━━━━━ Records

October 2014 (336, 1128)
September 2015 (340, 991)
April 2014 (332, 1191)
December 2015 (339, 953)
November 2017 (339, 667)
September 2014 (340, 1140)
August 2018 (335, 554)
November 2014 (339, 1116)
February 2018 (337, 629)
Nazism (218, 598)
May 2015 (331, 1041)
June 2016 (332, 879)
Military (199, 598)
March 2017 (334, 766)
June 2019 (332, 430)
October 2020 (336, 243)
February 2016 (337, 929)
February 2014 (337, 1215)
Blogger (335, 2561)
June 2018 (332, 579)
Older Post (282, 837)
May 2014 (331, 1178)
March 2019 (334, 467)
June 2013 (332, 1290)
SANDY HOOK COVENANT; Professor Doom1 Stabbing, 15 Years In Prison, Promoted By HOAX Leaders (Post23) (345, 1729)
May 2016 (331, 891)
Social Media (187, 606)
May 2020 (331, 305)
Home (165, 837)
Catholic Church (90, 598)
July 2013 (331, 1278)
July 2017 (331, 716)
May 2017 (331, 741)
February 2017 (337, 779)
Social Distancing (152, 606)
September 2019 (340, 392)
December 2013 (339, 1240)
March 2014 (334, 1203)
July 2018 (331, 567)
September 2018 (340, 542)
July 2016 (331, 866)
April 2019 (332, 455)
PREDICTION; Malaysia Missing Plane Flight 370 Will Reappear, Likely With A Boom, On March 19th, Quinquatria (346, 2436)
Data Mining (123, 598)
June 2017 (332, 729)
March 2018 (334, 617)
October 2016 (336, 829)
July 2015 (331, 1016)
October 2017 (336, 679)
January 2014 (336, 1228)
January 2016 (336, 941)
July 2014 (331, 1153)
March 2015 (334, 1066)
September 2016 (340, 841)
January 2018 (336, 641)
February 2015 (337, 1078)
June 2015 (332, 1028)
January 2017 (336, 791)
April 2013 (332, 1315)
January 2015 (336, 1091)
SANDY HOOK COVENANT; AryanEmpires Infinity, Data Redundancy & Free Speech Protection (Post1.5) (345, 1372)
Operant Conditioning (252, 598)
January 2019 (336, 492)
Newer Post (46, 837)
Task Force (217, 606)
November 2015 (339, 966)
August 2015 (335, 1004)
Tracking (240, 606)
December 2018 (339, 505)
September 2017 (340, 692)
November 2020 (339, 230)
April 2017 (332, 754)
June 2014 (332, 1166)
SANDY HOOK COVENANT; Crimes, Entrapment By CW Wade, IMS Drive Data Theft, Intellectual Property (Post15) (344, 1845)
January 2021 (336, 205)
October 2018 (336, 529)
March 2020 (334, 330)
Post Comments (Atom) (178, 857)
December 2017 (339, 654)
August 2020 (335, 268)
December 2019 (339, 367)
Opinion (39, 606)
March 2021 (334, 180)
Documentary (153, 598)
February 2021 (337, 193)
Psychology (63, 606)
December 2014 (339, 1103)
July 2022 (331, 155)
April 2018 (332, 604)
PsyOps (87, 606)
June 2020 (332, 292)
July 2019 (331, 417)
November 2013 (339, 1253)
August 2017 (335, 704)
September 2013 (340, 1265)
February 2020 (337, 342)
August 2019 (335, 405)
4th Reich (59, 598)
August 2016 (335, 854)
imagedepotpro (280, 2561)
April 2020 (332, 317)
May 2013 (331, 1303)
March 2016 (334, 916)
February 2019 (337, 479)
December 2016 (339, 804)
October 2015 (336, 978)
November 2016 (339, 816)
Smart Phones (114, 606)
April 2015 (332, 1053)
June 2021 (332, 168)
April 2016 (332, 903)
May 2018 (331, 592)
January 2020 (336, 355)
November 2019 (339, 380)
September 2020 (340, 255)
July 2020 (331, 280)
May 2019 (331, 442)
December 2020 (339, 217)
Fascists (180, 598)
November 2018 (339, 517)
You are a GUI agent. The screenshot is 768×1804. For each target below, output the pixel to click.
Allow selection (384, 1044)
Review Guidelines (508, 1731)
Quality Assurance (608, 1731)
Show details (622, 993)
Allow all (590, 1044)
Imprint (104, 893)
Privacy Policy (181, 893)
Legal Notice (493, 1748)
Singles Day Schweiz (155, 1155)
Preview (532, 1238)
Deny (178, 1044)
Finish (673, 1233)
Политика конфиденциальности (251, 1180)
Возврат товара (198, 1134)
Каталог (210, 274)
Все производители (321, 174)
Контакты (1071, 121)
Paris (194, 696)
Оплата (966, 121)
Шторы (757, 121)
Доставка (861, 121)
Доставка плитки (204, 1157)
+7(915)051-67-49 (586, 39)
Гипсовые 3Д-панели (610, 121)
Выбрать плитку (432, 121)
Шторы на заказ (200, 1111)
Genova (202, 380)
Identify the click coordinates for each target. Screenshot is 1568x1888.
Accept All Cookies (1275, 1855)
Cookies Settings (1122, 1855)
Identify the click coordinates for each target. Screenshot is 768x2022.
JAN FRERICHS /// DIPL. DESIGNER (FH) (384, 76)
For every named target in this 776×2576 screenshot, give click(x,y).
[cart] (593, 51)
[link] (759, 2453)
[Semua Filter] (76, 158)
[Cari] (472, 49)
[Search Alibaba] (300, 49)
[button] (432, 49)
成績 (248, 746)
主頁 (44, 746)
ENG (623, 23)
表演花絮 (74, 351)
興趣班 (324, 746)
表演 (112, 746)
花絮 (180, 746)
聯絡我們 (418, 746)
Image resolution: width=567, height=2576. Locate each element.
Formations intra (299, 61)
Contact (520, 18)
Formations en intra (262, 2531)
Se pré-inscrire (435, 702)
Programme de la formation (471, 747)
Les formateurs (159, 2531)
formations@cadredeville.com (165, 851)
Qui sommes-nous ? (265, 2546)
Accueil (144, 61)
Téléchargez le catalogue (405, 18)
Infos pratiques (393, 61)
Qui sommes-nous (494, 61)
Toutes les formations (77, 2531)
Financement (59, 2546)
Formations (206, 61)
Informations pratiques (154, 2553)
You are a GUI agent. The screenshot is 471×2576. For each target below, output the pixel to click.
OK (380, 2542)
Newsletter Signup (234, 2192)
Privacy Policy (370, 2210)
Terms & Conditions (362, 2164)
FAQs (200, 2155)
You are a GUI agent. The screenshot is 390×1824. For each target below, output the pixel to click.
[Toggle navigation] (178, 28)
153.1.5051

━━━━━━━━━━

**Assignment:** The task calls for all lines in the entries that hold "below".

**Expected output:**
You are a GUI agent. The screenshot is 768×1804. For each target below, output the pixel to click.
You are a GUI agent. The screenshot is 471×2576. For each target below, output the pixel to click.
You are a GUI agent. The screenshot is 390×1824. For each target below, output the pixel to click.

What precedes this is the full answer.